Friday, April 20, 2012

ISRAEL’S BIRDS


Friends sent us, as a Pesach  greeting, a delightful You-tube link which shows a ceremony which took place recently at the Western Wall, to welcome back the over 80 pairs of resident swifts from their yearly sojourn in Central Africa.  Here is the link so you can enjoy watching it yourselves.  Although a number of the speeches are in Hebrew there are English ones as well.


As bird-lovers we were delighted that so much importance is attached to the Wall’s feathered inhabitants and so much care taken not to deter them from returning each spring.

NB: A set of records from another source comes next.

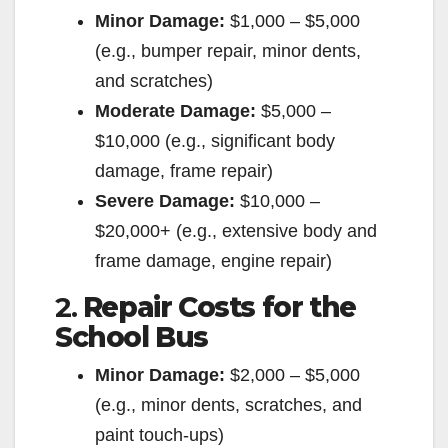
Minor Damage:
$1,000 – $5,000
(e.g., bumper repair, minor dents,
and scratches)
Moderate Damage:
$5,000 –
$10,000 (e.g., significant body
damage, frame repair)
Severe Damage:
$10,000 –
$20,000+ (e.g., extensive body and
frame damage, engine repair)
2.
Repair Costs for the
School Bus
Minor Damage:
$2,000 – $5,000
(e.g., minor dents, scratches, and
paint touch-ups)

SPRING AND AUTUMN MIGRATIONS

Israel is a wonderful country for bird-watchers, being at the junction of three continents, every autumn, 500 million birds of hundreds of different species, fly over Israel, heading south to spend the winter in the warmer weather of Africa, flying back the other way in the spring.  According to Dr. Leshem, Director of Israel’s International Centre for Bird Migration, most birds prefer to fly over land when migrating because it enables them to save energy by  using the warm, thermal air rising off the land below to assist their flights. This means that birds flying south from Northern Europe and Asia to Africa want to avoid the Mediterranean and Caspian Seas and so are funnelled down over Israel and the Palestinian Territories.  This results in Israel being on the second busiest bird migration route in the world, coming second only to Panama.

BIRDING IN EILAT

Although we love and are very interested in birds, in fact, all living creatures, we do not take them quite as seriously as the group of dedicated and experienced bird-watchers that we once joined for a birding excursion while holidaying in Eilat. They were all equipped with special binoculars and some had telescopes on tripods and carried notebooks in which they ticked off the varieties of birds they had seen and when a new variety, not already on their lists was spotted, the excitement was huge.  Suddenly, there was a muted cry of excitement from our guide, he had just spotted, he whispered, “A  Baillon’s Crake.”  We were ordered to follow him quickly and quietly over the small, wooden, bridge ahead  of us as this rare bird was in the narrow ditch below . The group was ecstatic, none had seen this species before and several said that seeing one was one of one of their life’s dreams.  The rest of the party were a lot younger and more agile than ourselves and so everyone except us followed the guide across the very narrow and highly unsafe-looking bridge.  As we stood hesitating, two young men grabbed Lola round the waist and picked her up most unceremoniously and carried her bodily across the bridge which wobbled and creaked alarmingly, “We can’t allow you to miss this wonderful opportunity, one of them whispered in her ear.”  Thankfully, safely on the other side, this amazing and apparently rare bird was pointed out to us, the amount of excitement  that its sighting had generated had given us false expectations, we had expected something exotic, multi-coloured plumes or at least a crested head, but there, dabbling in the mud,  was something that looked, to our untrained eyes, very similar to a common sparrow and a bedraggled one at that.  The rest of the party returned to the starting point, chattering excitedly and boasting about the photographs they had captured while we ignoramuses were left wondering what all the excitement had been about.  Yes, we love birds but are definitely not real twitchers, as dedicated bird-watchers are called.